What is stammering?
Stammering – or as they tend to say in the US, stuttering – is characterised by a disrupted stop-start speech flow. Sometimes people repeat words, extend them or omit them completely.
Most people who stammer have what is called developmental stammering which begins in childhood around three to four. Sometimes stammering is acquired later as result of a head injury, stroke or neurological disease.
Who is affected?
According to the NHS, 5-8% of pre-school children will experience a phase of non-fluent speech.
The British Stammering Association (BSA) reckon that 1% of the adult population stammers - over 450,000 adults in Britain.
It’s mainly men. About 3.5 to 4 men stammer for every woman who stammers, say the BSA.
What causes it?
There’s no one thing although it can run in families. Apparently, brain images show significant differences between the brain activity of people who stammer compared to fluent speakers.
Certain words, especially ones with many syllables, and certain situations can make stammering more pronounced. Yet people who stammer tend to be fluent when speaking in a group, singing or whispering.
BSA chief exec Norbert Lieckfeldt says: 'to the best of my knowledge there is no cultural element to stammering, and very little difference between nations, ethnic groups and cultures.'
What’s the treatment?
The BSA’s Norbert Lieckfeldt says: ‘In pre-school children, the two most common approaches are Family Interaction Therapy pioneered by the Michael Palin Centre in London where the therapist with the parent aims to change the communication environment of the child to allow the child to catch up physically with the demands on their speech (often self-imposed).
'The other is a behavioural approach, called the Lidcombe method. This was developed in Australia. In this approach the parents are taught a very structured method of correcting their child's speech, highlighting "bumpy" words and praising "smooth talking".
What about treatment for adults?
In older children and adults, it tends to be a mixture of behavioural approaches (such learning a fluency technique) combined with therapies designed to minimise or reduce the negative emotional and psychological impact stammering can have. The BSA website outlines to options.
Lionel Logue, the speech therapist visited by King George VI in the film, The King's Speech is pictured right.
How accurate is the film The King’s Speech?
It’s pretty good. The BSA welcomed the film for its ‘realistic depiction of the frustration and the fear of speaking faced by people who stammer on a daily basis.’ They said that Colin Firth's portrayal of the King's stammer ‘in particular strikes us as very authentic and accurate.’ There’s an excellent interview with Colin Firth on the BSA website.

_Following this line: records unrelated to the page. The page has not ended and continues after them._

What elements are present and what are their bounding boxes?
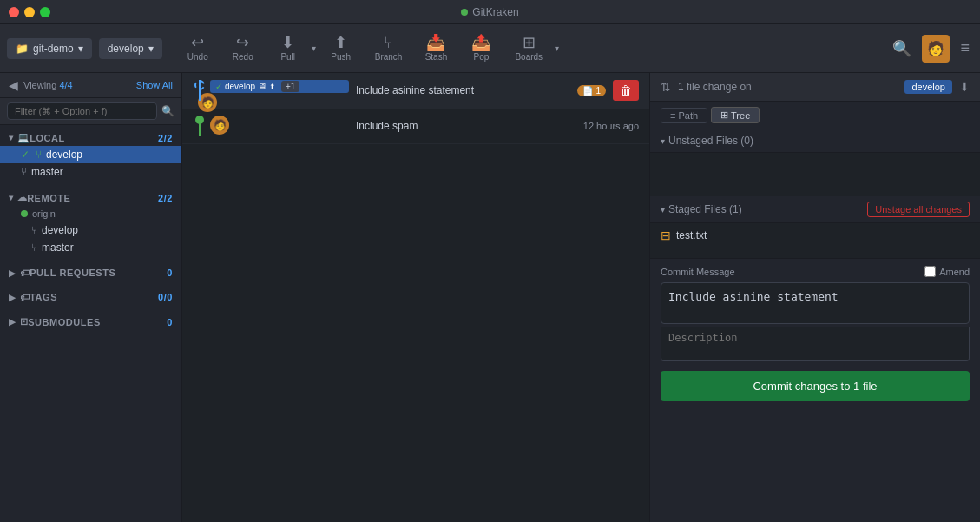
remote-branch-icon-master: ⑂ (31, 241, 37, 254)
staged-file-item[interactable]: ⊟ test.txt (650, 223, 980, 248)
tree-icon: ⊞ (720, 109, 728, 121)
user-avatar-button[interactable]: 🧑 (922, 35, 950, 63)
undo-button[interactable]: ↩ Undo (176, 31, 220, 65)
push-icon: ⬆ (334, 35, 347, 50)
commit-info-2: Include spam (356, 120, 583, 132)
branch-button[interactable]: ⑂ Branch (365, 31, 413, 65)
pop-button[interactable]: 📤 Pop (459, 31, 503, 65)
commit-dot (195, 116, 204, 124)
filter-search-icon: 🔍 (161, 105, 174, 117)
filter-input[interactable] (7, 102, 157, 120)
close-button[interactable] (9, 7, 19, 17)
repo-branch-controls: 📁 git-demo ▾ develop ▾ (7, 38, 162, 59)
cloud-icon: ☁ (17, 192, 28, 203)
toolbar: 📁 git-demo ▾ develop ▾ ↩ Undo ↪ Redo ⬇ P… (0, 24, 980, 73)
submodules-section: ▶ ⊡ SUBMODULES 0 (0, 309, 181, 334)
submodules-header[interactable]: ▶ ⊡ SUBMODULES 0 (0, 314, 181, 330)
pull-icon: ⬇ (281, 35, 294, 50)
staged-files-area: ⊟ test.txt (650, 223, 980, 258)
remote-header[interactable]: ▾ ☁ REMOTE 2/2 (0, 189, 181, 206)
folder-icon: 📁 (16, 43, 29, 55)
title-bar: GitKraken (0, 0, 980, 24)
commit-message-label: Commit Message Amend (661, 266, 970, 277)
nav-back-icon: ◀ (9, 78, 18, 92)
repo-chevron-icon: ▾ (78, 43, 83, 55)
undo-icon: ↩ (191, 35, 204, 50)
remote-icon: ⬆ (269, 83, 276, 91)
remote-arrow-icon: ▾ (9, 193, 14, 202)
unstaged-header[interactable]: ▾ Unstaged Files (0) (650, 129, 980, 153)
download-icon[interactable]: ⬇ (959, 80, 970, 94)
branch-label-develop: ✓ develop 🖥 ⬆ +1 (210, 80, 349, 93)
sidebar-item-master[interactable]: ⑂ master (0, 163, 181, 181)
branch-icon-develop: ⑂ (36, 149, 42, 161)
tags-arrow-icon: ▶ (9, 293, 16, 302)
path-icon: ≡ (670, 110, 675, 121)
stash-icon: 📥 (426, 35, 445, 50)
branch-chevron-icon: ▾ (148, 43, 154, 55)
main-layout: ◀ Viewing 4/4 Show All 🔍 ▾ 💻 LOCAL 2/2 ✓ (0, 73, 980, 522)
menu-button[interactable]: ≡ (957, 36, 973, 61)
commit-info: Include asinine statement (356, 84, 570, 96)
viewing-label: Viewing 4/4 (23, 80, 73, 90)
right-panel-header: ⇅ 1 file change on develop ⬇ (650, 73, 980, 102)
commit-file-badge: 📄 1 (577, 85, 606, 96)
pull-group: ⬇ Pull ▾ (266, 31, 318, 65)
search-button[interactable]: 🔍 (889, 36, 915, 62)
amend-option: Amend (924, 266, 970, 277)
boards-dropdown-arrow[interactable]: ▾ (553, 40, 561, 56)
sidebar-item-remote-develop[interactable]: ⑂ develop (0, 221, 181, 239)
path-toggle-button[interactable]: ≡ Path (661, 108, 707, 123)
tags-header[interactable]: ▶ 🏷 TAGS 0/0 (0, 289, 181, 305)
push-button[interactable]: ⬆ Push (319, 31, 363, 65)
sidebar-item-develop[interactable]: ✓ ⑂ develop (0, 146, 181, 163)
remote-section: ▾ ☁ REMOTE 2/2 origin ⑂ develop ⑂ master (0, 185, 181, 261)
checkmark-icon: ✓ (215, 82, 222, 91)
check-icon: ✓ (21, 149, 30, 161)
branch-selector[interactable]: develop ▾ (99, 38, 162, 59)
tree-toggle-button[interactable]: ⊞ Tree (711, 107, 760, 123)
unstage-all-button[interactable]: Unstage all changes (867, 202, 970, 217)
commit-button[interactable]: Commit changes to 1 file (661, 371, 970, 401)
app-title: GitKraken (461, 6, 518, 18)
window-controls (9, 7, 50, 17)
local-icon: 💻 (17, 132, 30, 143)
local-arrow-icon: ▾ (9, 133, 14, 142)
commit-avatar-2: 🧑 (210, 116, 229, 135)
boards-group: ⊞ Boards ▾ (504, 31, 561, 65)
commit-row[interactable]: ✓ develop 🖥 ⬆ +1 🧑 Include asinine state… (182, 73, 649, 109)
boards-button[interactable]: ⊞ Boards (504, 31, 553, 65)
pull-dropdown-arrow[interactable]: ▾ (310, 40, 318, 56)
monitor-icon: 🖥 (258, 82, 266, 91)
pull-requests-header[interactable]: ▶ 🏷 PULL REQUESTS 0 (0, 265, 181, 281)
toolbar-actions: ↩ Undo ↪ Redo ⬇ Pull ▾ ⬆ Push ⑂ Branch 📥… (176, 31, 890, 65)
commit-dot-selected (194, 80, 205, 90)
origin-status-dot (21, 210, 28, 217)
amend-checkbox[interactable] (924, 266, 936, 277)
graph-visual-2: 🧑 (193, 116, 349, 136)
stash-button[interactable]: 📥 Stash (414, 31, 457, 65)
staged-header[interactable]: ▾ Staged Files (1) Unstage all changes (650, 196, 980, 223)
commit-message-input[interactable]: Include asinine statement (661, 282, 970, 324)
commit-row[interactable]: 🧑 Include spam 12 hours ago (182, 109, 649, 144)
tags-icon: 🏷 (20, 292, 30, 302)
maximize-button[interactable] (40, 7, 50, 17)
tags-section: ▶ 🏷 TAGS 0/0 (0, 285, 181, 309)
branch-icon: ⑂ (384, 35, 393, 50)
redo-icon: ↪ (236, 35, 249, 50)
pull-button[interactable]: ⬇ Pull (266, 31, 310, 65)
delete-commit-button[interactable]: 🗑 (613, 80, 639, 101)
sidebar-item-remote-master[interactable]: ⑂ master (0, 239, 181, 256)
sidebar-content: ▾ 💻 LOCAL 2/2 ✓ ⑂ develop ⑂ master ▾ (0, 125, 181, 522)
sort-icon: ⇅ (661, 80, 671, 94)
file-icon: ⊟ (661, 228, 671, 242)
show-all-button[interactable]: Show All (136, 80, 173, 90)
local-header[interactable]: ▾ 💻 LOCAL 2/2 (0, 129, 181, 146)
commit-description-input[interactable] (661, 327, 970, 361)
graph-area: ✓ develop 🖥 ⬆ +1 🧑 Include asinine state… (182, 73, 650, 522)
repo-selector[interactable]: 📁 git-demo ▾ (7, 38, 92, 59)
minimize-button[interactable] (24, 7, 35, 17)
redo-button[interactable]: ↪ Redo (221, 31, 265, 65)
boards-icon: ⊞ (523, 35, 536, 50)
submodules-icon: ⊡ (20, 316, 29, 327)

The King's Speech has gone on to win four Oscars including best film, Colin Firth for lead actor, Tom Hooper for director and David Seidler, at the age of 73, for original screenplay.
As a child with a stammer, Seidler was inspired by George V’s ability to overcome his own speech problems to make his wartime broadcasts. He told Naomi Pfefferman in a fascinating interview for the Jewish Journal: ‘Like many upper-middle-class children in Britain of my generation, I was raised by nannies.’ One of these disappeared on the eve of the Blitz. ‘But nobody in my family explained these things to children; no one prepared me for the loss.’ He thinks he left the UK speaking normally and arrived in the USA a stutterer.
The technique used in the film of avoiding stammering by swearing profusely is based on Seidler’s own experience: ‘I learned some expletives, and I’d just leap around my bedroom like Tom Cruise in Risky Business, shouting the f-word. And when I did, I didn’t stutter — it was a huge relief.’
Seidler became a writer because he found it easier to express himself in through the written word than the spoken one – a feeling a lot of writers will be able to relate to, stammerers or not.
How can I help people who stammer?
Don’t worry about it. The BSA's advice is that ‘nervousness is a result of embarrassment about stammering rather than a cause of it.’ Be patient – don’t finish other people’s sentences for them – and don’t give advice like 'slow down'. Simply listen.